La prima scoperta
Nel 2008 il geologo dronerese Enrico Collo, che si trovava sull'Altopiano della Gardetta con il professor Michele Piazza dell'Università di Genova, scoprì le prime impronte, poi rilevate l'anno successivo da Heinz Furrer del Museo paleontologico di Zurigo. Collo aveva svolto negli anni precedenti studi geologici per la sua tesi di laurea alla Gardetta, un sito che per ricchezza e complessità del suolo era già stato censito nel 2001 nell'Inventario dei geositi italiani.
"In questa prima fase trovammo delle impronte fossili poi identificate come appartenenti al Ticinosuchus ferox, un arcosauro terrestre di cui è stato rinvenuto uno scheletro in Svizzera, che è un antenato dei dinosauri" racconta Collo. "All'epoca l'attuale Piemonte si trovava all'equatore e l'altipiano era una zona pianeggiante in riva ad un mare caldo e poco profondo.

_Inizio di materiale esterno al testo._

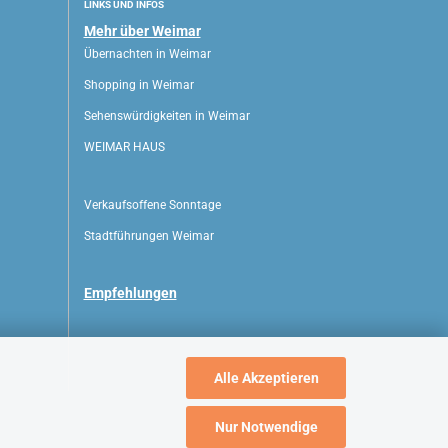
LINKS UND INFOS
Mehr über Weimar
Übernachten in Weimar
Shopping in Weimar
Sehenswürdigkeiten in Weimar
WEIMAR HAUS
Verkaufsoffene Sonntage
Stadtführungen Weimar
Empfehlungen
Alle Akzeptieren
Nur Notwendige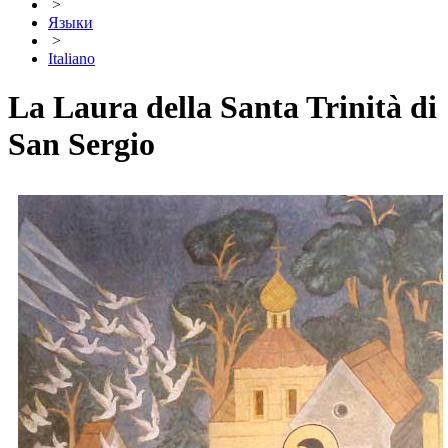
>
Языки
>
Italiano
La Laura della Santa Trinità di
San Sergio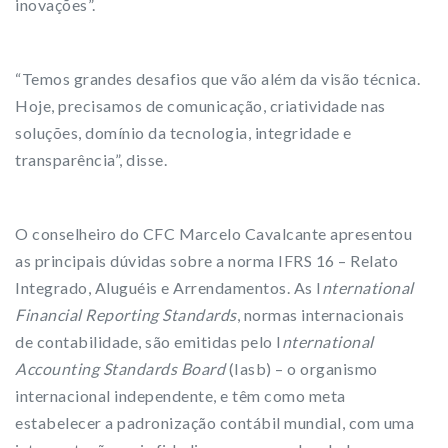
inovações”.
“Temos grandes desafios que vão além da visão técnica.
Hoje, precisamos de comunicação, criatividade nas
soluções, domínio da tecnologia, integridade e
transparência”, disse.
O conselheiro do CFC Marcelo Cavalcante apresentou
as principais dúvidas sobre a norma IFRS 16 – Relato
Integrado, Aluguéis e Arrendamentos. As I
nternational
Financial Reporting Standards
, normas internacionais
de contabilidade, são emitidas pelo I
nternational
Accounting Standards Board
(Iasb) – o organismo
internacional independente, e têm como meta
estabelecer a padronização contábil mundial, com uma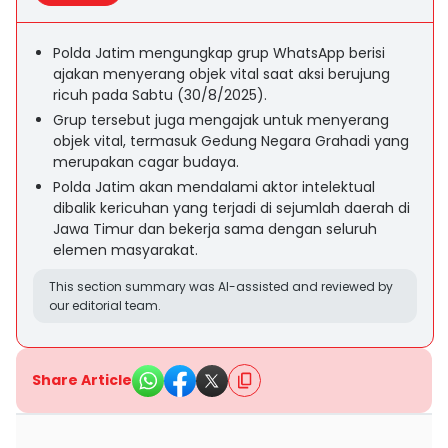
Polda Jatim mengungkap grup WhatsApp berisi
ajakan menyerang objek vital saat aksi berujung
ricuh pada Sabtu (30/8/2025).
Grup tersebut juga mengajak untuk menyerang
objek vital, termasuk Gedung Negara Grahadi yang
merupakan cagar budaya.
Polda Jatim akan mendalami aktor intelektual
dibalik kericuhan yang terjadi di sejumlah daerah di
Jawa Timur dan bekerja sama dengan seluruh
elemen masyarakat.
This section summary was AI-assisted and reviewed by
our editorial team.
Share Article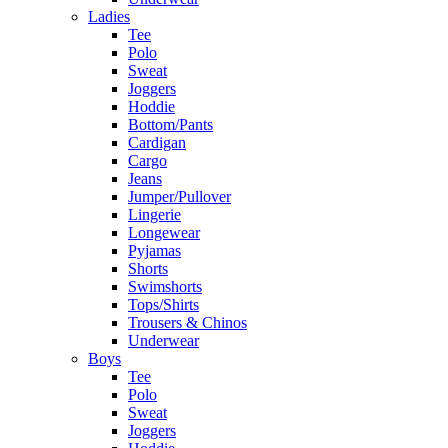
Ladies
Tee
Polo
Sweat
Joggers
Hoddie
Bottom/Pants
Cardigan
Cargo
Jeans
Jumper/Pullover
Lingerie
Longewear
Pyjamas
Shorts
Swimshorts
Tops/Shirts
Trousers & Chinos
Underwear
Boys
Tee
Polo
Sweat
Joggers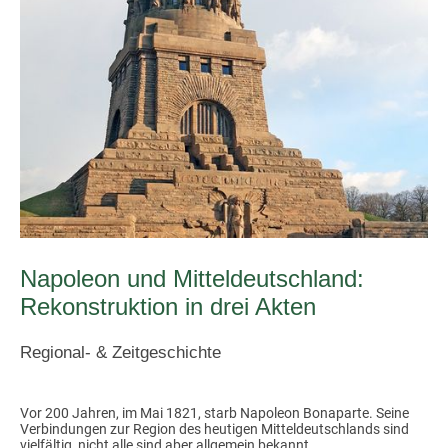
Napoleon und Mitteldeutschland:
Rekonstruktion in drei Akten
Regional- & Zeitgeschichte
Vor 200 Jahren, im Mai 1821, starb Napoleon Bonaparte. Seine
Verbindungen zur Region des heutigen Mitteldeutschlands sind
vielfältig, nicht alle sind aber allgemein bekannt.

Le impronte trovate sono in condizioni eccezionali perché deposte su uno strato di fango fine e della consistenza giusta per conservarle fino a noi. Le dinamiche della tettonica a placche hanno poi spostato queste terre verso nord fino all'attuale posizione e le hanno innalzate a un'altitudine di 2200 metri".
Le "nuove" tracce
La seconda fase della scoperta sull'altopiano della Gardetta avviene tra il 2017 e il 2020 e riguarda il rinvenimento di una nuova pista con una serie di orme fossili di 250 milioni di anni fa impresse da grandi rettili molto simili a coccodrilli (vedi immagine). Lo studio, firmato da geologi e paleontologi del Muse - Museo delle Scienze di Trento - dell'Istituto e Museo di Paleontologia dell'Università di Zurigo e delle Università di Torino, Roma Sapienza e Genova, in accordo con la Soprintendenza Archeologia Belle Arti e Paesaggio per le Province di Alessandria Asti e Cuneo, è stato pubblicato sulla rivista internazionale PeerJ e riconduce le orme fossili all'Icnogenere Isochirotherium. Le orme, lunghe circa 30 cm e ben conservate, presentano una morfologia peculiare tanto da aver consentito la definizione di una nuova icnospecie che si è deciso di dedicare all'Altopiano della Gardetta. Questo ritrovamento conferma la presenza di rettili di grandi dimensioni in un luogo e in un tempo geologico che si riteneva caratterizzato da condizioni ambientali inospitali quando vulcani siberiani sprigionarono in atmosfera un'enorme quantità di gas serra. Queste rocce sedimentarie, precisamente quarzareniti, formatesi pochi milioni di anni dopo la più severa estinzione di massa della storia della vita, l'estinzione permo-triassica, dimostrano che quest'area non era disabitata come si credeva.
Lo scopritore
Edoardo Martinetto, paleontologo del Dipartimento di Scienze della Terra dell'Università di Torino e primo scopritore nel 2017 delle nuove tracce racconta: "È stato molto emozionante notare appena due fossette impresse nella roccia, spostare un ciuffo erboso e realizzare immediatamente che si trattava di un'impronta lunga oltre trenta centimetri: un vero tuffo nel tempo profondo, con il privilegio di poter appoggiare per primo la mano nella stessa cavità dove centinaia di milioni di anni se n'era appoggiata soltanto un'altra; mi è venuto spontaneo rievocare subito l'immagine dell'animale che lasciò, inconsapevolmente, un segno duraturo nel fango morbido e bagnato, ma destinato a divenire roccia e innalzarsi per formare parte della solida ossatura delle Alpi"
Le impronte fossili
Le impronte lasciate da vertebrati come rettili, anfibi, mammiferi hanno colpito la fantasia degli uomini sin dai tempi più remoti. Nel Medioevo sono state considerate spesso come impronte di draghi, di diavoli, o di altri esseri strani. Con l'inizio dell'800 si hanno le prime esatte descrizioni di impronte di rettili e attualmente esiste una ricca ed abbondante letteratura in proposito. La possibilità di classificare e interpretare le tracce lasciate dagli animali su sedimenti sono strettamente legate alle caratteristiche del suolo e ai processi di fossilizzazione. Le orme appaiono come affossamenti sul suolo dove l'animale si spostava: se il sedimento è fine e consistente, non troppo bagnato, e se l'animale procedeva in modo regolare, si possono avere impronte nette su tutta la superficie e in alcuni casi addirittura dettagliate come quelle della Gardetta.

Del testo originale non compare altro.